07 June, 2012

THE CASE OF GENERIC MEDICINES

THE CASE OF GENERIC MEDICINES
June 7, 2012
The case of the generic medicine seems clearly to have been rather over-simplified. Medicines are not just about raw materials; a whole lot of additives, preservatives, packaging etc determine the ultimate potency of the drug, affecting their sustainability, digestibility, shelf-life etc. 
GMP [Good Manufacturing Practices] certification is subjective and differs regionally in its application. It may even tilt in favour of the small local players scouting political favours.

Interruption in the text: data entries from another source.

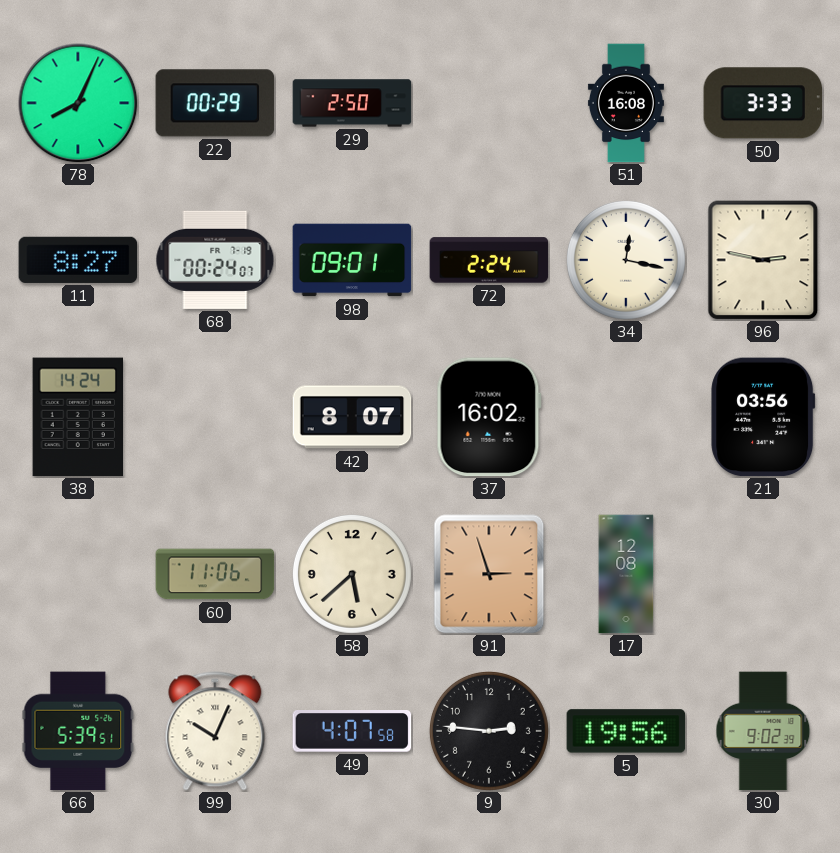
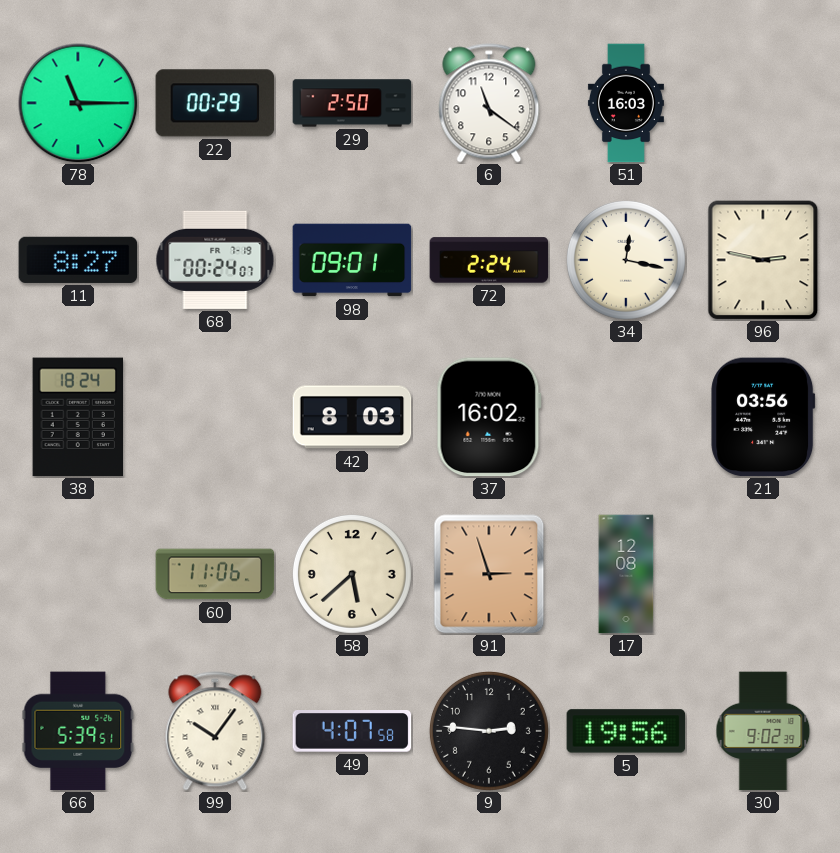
78: 8:04 -> 11:15
6: none -> 11:21
51: 16:08 -> 16:03
50: 3:33 -> none
38: 14:24 -> 18:24
42: 8:07 -> 8:03
99: 10:04 -> 10:06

Label equivalence need not amount to therapeutic equivalence. That is, say, paracetamol of two manufacturers need not deliver identical results.
Branded medicines [ethical formulations] strive to ensure their end-user quality and thus add some value. Then there are a whole lot of expenses on brand-promotion, incentives to intervening players etc. Priced higher they attract even higher excise duty [being advalorum] and thus the price differential.

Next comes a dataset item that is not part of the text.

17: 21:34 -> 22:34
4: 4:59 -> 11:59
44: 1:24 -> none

It is obvious that the generic medicine produced by the major players would be qualitatively superior to that dished out by local players. Yet the smaller players can give them dirty competition with their generic medicines, selling them far cheaper due to smaller overheads. Thus the generic medicine market is open to manipulation leaving the consumer in a lurch anyway.
I am personally seeking definitive answers to the following questions and will be grateful for any useful inputs:
1. Isn’t it true that there is a substantial price difference between the generic medicine and branded medicines of the same quality?
2. May it be said that the quality of the generic medicine and the branded medicine for the same formulation, both produced by the same major player, would be identical? If yes, would the consumer not be better off buying this generic medicine?
3. Can anyone say that every price is truly representative of its quality? In other words can’t some products be unfairly priced against the consumers? [For instance, we know how competition brought them down.]
4. Restricting this to the major players, what percentage of medicinal requirements of, say, Ahmedabadi consumers can be served by the generic medicine? In other words, what percentage of branded products are also available as generic medicine? Just a guess will do.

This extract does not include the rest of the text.